東南アジアにおける地方ガバナンスの計量分析

 晃洋書房から『東南アジアにおける地方ガバナンスの計量分析-タイ,フィリピン,インドネシアの地方エリートサーベイから』という本が出版されました。この中で,私も京都大学の岡本正明先生と共著で「インドネシア地方自治体における政治的リーダーシップ,地方官僚制,及び自治体パフォーマンス」という章を寄稿しています。

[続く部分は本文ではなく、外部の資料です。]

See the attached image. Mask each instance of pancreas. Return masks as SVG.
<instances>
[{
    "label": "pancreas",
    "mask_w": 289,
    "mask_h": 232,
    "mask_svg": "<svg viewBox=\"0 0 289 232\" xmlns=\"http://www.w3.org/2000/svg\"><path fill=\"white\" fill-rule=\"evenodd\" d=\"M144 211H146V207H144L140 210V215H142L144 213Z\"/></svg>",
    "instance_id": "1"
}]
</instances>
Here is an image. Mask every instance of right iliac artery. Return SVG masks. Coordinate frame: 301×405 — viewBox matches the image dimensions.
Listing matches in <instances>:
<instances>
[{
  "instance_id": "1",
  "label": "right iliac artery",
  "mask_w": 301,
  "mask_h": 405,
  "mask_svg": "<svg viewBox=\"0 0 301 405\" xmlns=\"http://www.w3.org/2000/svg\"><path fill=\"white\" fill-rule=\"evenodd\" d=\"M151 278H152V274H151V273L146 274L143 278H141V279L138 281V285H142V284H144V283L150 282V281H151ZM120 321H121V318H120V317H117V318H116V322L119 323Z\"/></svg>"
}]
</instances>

何でインドネシアの論文なんて書いてるんだ,と思われるかもしれません。本書のあとがきに結構詳しく書かれていますが*1,このプロジェクト自体は2005年くらいから大阪市立大学の永井史男先生が始められてまして,ちょうど10年ほど前,大阪市立大学に赴任した直後にお誘いを受けて科研に参加したのでした。ブログでもインドネシアの話がちょこちょこ出てきますが(インドネシアの地方自治とかインドネシアの地方自治2とか)それはだいたいこのプロジェクトがらみの話です。科研プロジェクトは,地域研究者(タイ・フィリピン・インドネシア)と政治学者・行政学者・社会学者の邂逅,みたいな感じで行われていて,特定地域について強みを持つ人たちは地域についての情報を整理・提供し,普段別の研究してる人たちはサーベイの手法やら理論研究やらを持ち寄って一緒に考える,というものでした。私は他の仕事が忙しくなったこともあり,2014年くらいからメンバーを外れていますが,プロジェクト自体はとても楽しかったですし,個人的にも学ぶところは非常に多くて,その後にもいろいろ影響を受けているように思います。

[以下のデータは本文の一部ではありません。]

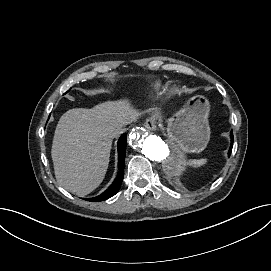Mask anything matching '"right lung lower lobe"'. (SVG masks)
Masks as SVG:
<instances>
[{
    "label": "right lung lower lobe",
    "instance_id": "right-lung-lower-lobe-1",
    "mask_svg": "<svg viewBox=\"0 0 271 271\" xmlns=\"http://www.w3.org/2000/svg\"><path fill=\"white\" fill-rule=\"evenodd\" d=\"M126 143H127V136L126 134H122L118 141V166L119 171L117 174L116 179L113 181L111 186L104 191L102 194L94 197L88 198L87 201L97 202V201H104L109 199L110 197L114 196L120 189L122 180L124 177V162H125V153H126Z\"/></svg>",
    "mask_w": 271,
    "mask_h": 271
}]
</instances>
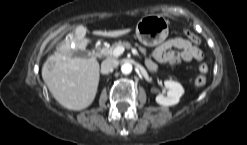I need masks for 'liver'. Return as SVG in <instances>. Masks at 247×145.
I'll use <instances>...</instances> for the list:
<instances>
[{
    "label": "liver",
    "instance_id": "1",
    "mask_svg": "<svg viewBox=\"0 0 247 145\" xmlns=\"http://www.w3.org/2000/svg\"><path fill=\"white\" fill-rule=\"evenodd\" d=\"M130 31H94V34L120 37ZM85 34L86 28L77 26L75 33L69 34L57 52L50 55L42 66V78L52 96L69 110L80 111L90 106L99 84L98 61L95 58L72 57V51L84 50L90 42Z\"/></svg>",
    "mask_w": 247,
    "mask_h": 145
}]
</instances>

論文については,あんまり知らないところの話を,しかもサーベイを使って描くということで大変でしたが共著者の岡本先生に教えられながらなんとか書いた,って感じです。ざっくりですが序章でのまとめにあるように,「グッドガバナンスのような地方政府全体のパフォーマンスを考慮する場合に強力な政治的リーダーシップが重要になる傾向が存在する一方で,公衆衛生や教育のように官僚組織での調整を必要とする分野では官僚の自律性が大きな役割を果たすことが示唆された」ということを書いています。2013年初頭に国際シンポジウムをやったときに一応論文の原型(英語)ができていて,そのあと2015年の政治学会で日本語にしてしゃべったのかな。そのあと在外研究中に先行研究とか理論の部分をかなり変えて英文誌に投稿したものの,一回リジェクトでまあそうだよねー直さないと~と思ったものがそのままになっていたところ,昨年中に日本語の出版という話となって,リジェクトされたときに言われたことを修正して日本語にして出した,という感じです。また英語に戻して投稿するかというとなかなか微妙,ってところですが…。

東南アジアにおける地方ガバナンスの計量分析―タイ,フィリピン,インドネシアの地方エリートサーベイから( (シリーズ転換期の国際政治11)

東南アジアにおける地方ガバナンスの計量分析―タイ,フィリピン,インドネシアの地方エリートサーベイから( (シリーズ転換期の国際政治11)

 

*1:ちなみにこのあとがきはまあ長いんですが,一つのプロジェクトの誕生と展開の歴史,というのが語られていてなかなか面白いものではあります。